Mr. Baillieu has presented his own series at Wigmore Hall with Adam Walker, Jonathan McGovern, Ailish Tynan, Henk Neven, Iestyn Davies, and Allan Clayton, among others. This series was shortlisted for the Royal Philharmonic Society’s Chamber Music and Song Award in 2016. He appeared with Benjamin Appl and Peter Moore as part of the ECHO Rising Stars series. He has recently collaborated with Markus Werba, Jamie Barton, Tara Erraught, and Lise Davidsen.

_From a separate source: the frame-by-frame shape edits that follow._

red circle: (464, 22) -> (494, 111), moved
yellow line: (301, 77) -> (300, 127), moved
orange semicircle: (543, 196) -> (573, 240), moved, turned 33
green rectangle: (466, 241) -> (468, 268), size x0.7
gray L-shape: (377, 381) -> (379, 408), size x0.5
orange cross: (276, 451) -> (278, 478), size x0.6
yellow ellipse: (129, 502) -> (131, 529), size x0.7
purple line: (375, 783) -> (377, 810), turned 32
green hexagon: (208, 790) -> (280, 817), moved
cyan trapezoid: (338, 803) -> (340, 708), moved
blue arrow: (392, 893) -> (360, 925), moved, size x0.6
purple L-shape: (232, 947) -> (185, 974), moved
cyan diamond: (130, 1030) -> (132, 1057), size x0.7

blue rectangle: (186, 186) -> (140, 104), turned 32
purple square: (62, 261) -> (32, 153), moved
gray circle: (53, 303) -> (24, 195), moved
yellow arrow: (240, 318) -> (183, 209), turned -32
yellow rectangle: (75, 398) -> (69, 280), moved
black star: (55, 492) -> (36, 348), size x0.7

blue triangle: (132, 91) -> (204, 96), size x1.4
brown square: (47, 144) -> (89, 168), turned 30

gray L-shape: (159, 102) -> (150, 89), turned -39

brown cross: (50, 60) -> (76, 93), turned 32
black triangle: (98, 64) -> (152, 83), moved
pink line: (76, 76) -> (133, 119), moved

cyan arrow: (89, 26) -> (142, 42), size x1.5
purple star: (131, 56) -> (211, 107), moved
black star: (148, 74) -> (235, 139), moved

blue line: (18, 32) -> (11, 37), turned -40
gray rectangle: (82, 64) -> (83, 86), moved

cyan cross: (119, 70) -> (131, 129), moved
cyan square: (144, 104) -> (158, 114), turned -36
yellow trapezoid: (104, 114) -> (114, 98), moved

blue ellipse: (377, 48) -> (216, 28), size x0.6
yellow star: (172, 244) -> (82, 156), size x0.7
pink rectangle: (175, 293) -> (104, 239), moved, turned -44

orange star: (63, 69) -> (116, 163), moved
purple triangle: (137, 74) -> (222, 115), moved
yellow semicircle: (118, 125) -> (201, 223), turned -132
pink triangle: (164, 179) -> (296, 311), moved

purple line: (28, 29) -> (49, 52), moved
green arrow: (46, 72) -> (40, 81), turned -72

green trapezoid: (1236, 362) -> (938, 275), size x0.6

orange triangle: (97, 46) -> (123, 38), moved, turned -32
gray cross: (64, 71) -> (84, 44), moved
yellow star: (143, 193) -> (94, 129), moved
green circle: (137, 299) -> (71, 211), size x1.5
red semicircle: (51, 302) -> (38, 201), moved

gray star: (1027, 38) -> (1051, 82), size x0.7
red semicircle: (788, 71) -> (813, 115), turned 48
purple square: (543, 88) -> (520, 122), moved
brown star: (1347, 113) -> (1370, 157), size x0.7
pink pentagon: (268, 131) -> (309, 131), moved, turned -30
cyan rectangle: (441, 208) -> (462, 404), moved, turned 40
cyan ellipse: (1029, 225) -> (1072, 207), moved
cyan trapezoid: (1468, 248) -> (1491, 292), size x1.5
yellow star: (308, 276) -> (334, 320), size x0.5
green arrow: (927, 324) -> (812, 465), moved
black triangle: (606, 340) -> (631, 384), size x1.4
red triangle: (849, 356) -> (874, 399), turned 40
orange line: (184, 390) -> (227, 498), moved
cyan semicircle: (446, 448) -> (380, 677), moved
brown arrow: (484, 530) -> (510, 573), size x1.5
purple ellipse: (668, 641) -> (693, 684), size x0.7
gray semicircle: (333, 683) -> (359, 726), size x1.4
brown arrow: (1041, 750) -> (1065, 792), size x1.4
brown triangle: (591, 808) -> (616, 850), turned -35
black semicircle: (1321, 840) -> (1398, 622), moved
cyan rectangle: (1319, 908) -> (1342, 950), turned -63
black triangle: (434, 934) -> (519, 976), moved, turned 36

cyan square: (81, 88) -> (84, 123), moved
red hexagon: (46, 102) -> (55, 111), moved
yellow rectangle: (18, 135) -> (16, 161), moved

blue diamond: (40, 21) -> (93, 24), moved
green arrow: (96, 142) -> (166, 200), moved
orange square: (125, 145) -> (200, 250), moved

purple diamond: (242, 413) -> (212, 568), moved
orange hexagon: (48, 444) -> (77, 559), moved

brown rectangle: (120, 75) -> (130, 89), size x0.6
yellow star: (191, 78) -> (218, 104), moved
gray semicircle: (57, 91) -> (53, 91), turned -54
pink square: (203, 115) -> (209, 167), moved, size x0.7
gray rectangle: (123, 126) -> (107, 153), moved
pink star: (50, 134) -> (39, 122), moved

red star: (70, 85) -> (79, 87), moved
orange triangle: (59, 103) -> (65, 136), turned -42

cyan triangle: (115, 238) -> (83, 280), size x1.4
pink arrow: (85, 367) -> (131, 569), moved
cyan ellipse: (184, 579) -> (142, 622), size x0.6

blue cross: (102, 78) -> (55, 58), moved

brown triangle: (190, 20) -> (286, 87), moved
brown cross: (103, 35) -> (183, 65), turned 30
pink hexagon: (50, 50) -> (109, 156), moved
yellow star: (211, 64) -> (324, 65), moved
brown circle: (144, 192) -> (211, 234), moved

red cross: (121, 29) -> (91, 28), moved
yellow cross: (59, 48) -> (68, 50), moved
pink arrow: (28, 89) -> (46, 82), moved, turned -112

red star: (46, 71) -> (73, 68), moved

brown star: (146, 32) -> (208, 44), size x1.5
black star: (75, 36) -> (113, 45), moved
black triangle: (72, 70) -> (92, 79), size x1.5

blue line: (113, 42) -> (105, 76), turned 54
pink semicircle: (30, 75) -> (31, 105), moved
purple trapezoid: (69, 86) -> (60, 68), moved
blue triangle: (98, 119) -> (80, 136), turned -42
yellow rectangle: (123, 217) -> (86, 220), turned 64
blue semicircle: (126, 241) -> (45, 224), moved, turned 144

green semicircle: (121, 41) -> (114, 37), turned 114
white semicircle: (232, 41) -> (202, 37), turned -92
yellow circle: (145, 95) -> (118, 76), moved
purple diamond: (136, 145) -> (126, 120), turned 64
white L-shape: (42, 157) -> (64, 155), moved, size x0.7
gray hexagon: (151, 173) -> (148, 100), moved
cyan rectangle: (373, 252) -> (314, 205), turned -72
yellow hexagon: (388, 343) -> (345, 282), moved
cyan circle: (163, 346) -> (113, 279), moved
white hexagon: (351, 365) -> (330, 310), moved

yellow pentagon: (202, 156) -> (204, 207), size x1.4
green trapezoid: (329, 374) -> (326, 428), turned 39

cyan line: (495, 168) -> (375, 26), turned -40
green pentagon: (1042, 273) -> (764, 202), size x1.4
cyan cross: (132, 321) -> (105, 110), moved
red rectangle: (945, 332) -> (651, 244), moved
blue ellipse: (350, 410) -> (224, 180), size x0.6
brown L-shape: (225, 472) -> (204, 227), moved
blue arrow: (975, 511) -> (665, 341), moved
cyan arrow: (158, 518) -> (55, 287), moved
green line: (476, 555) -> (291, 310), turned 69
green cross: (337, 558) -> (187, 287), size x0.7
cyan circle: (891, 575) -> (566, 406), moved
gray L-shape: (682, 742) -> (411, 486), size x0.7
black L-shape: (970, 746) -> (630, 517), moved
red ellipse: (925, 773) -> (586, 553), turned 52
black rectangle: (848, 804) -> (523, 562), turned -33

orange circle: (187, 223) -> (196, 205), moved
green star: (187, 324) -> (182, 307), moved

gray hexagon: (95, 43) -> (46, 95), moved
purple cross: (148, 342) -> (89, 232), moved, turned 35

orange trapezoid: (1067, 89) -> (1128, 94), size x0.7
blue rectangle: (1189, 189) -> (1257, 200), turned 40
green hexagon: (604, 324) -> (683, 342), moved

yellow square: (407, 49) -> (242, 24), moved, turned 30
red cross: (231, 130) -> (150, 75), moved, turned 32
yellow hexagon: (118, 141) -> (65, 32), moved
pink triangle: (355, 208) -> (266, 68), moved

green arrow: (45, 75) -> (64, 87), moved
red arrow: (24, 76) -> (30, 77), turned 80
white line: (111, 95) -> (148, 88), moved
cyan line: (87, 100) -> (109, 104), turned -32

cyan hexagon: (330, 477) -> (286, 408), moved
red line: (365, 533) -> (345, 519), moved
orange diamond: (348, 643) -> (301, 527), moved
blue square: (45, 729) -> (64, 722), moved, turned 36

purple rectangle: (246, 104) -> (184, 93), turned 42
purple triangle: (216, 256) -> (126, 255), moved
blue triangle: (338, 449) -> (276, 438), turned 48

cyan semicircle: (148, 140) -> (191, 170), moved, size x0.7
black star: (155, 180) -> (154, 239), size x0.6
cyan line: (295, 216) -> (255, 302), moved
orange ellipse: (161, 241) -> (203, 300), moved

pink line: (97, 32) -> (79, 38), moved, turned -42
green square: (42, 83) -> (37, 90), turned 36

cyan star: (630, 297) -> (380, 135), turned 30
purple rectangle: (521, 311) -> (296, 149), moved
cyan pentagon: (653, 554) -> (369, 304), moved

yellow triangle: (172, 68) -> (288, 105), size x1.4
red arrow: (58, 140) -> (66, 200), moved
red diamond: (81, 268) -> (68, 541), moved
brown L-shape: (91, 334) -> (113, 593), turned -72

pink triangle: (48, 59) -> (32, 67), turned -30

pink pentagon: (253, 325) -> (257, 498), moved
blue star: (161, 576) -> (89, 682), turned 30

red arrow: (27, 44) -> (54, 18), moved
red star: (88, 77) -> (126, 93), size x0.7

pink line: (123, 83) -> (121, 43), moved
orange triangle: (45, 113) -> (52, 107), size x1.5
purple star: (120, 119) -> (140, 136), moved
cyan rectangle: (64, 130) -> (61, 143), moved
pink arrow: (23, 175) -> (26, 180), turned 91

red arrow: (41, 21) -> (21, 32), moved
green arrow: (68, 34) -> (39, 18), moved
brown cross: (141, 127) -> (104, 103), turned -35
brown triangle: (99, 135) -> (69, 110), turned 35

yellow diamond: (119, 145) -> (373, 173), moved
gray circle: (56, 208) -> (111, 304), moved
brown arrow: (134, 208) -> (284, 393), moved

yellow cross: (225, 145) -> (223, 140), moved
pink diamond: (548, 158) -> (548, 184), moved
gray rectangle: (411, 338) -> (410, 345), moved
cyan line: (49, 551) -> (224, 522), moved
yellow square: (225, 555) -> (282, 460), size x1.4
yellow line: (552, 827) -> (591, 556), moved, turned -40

Born in South Africa, Mr. Baillieu studied in Cape Town and London. He was a Borletti-Buitoni Trust fellow and awardee of the Young Classical Artists Trust, and has been shortlisted for the Royal Philharmonic Society’s Young Artist Award. He is an international tutor in piano accompaniment at the Royal Northern College of Music and head of the song program at the Atelier Lyrique of the Verbier Festival Academy.